Problem to solve - Find the line that contains "you'd expect from our resident curry chef." in the entries below. Output it and each later line exactly, and nothing else.

-- Extracted data follows --

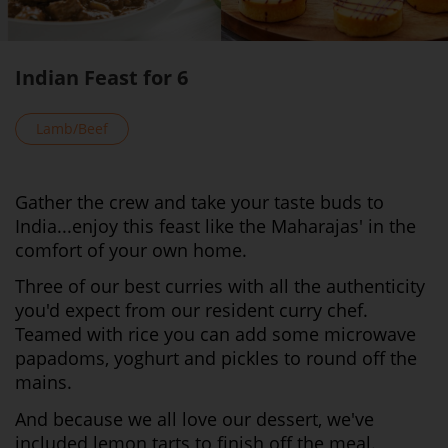
Indian Feast for 6
Lamb/Beef
Gather the crew and take your taste buds to
India...enjoy this feast like the Maharajas' in the
comfort of your own home.
Three of our best curries with all the authenticity
you'd expect from our resident curry chef.
Teamed with rice you can add some microwave
papadoms, yoghurt and pickles to round off the
mains.
And because we all love our dessert, we've
included lemon tarts to finish off the meal.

-- Extracted data concluded --

Response -
you'd expect from our resident curry chef.
Teamed with rice you can add some microwave
papadoms, yoghurt and pickles to round off the
mains.
And because we all love our dessert, we've
included lemon tarts to finish off the meal.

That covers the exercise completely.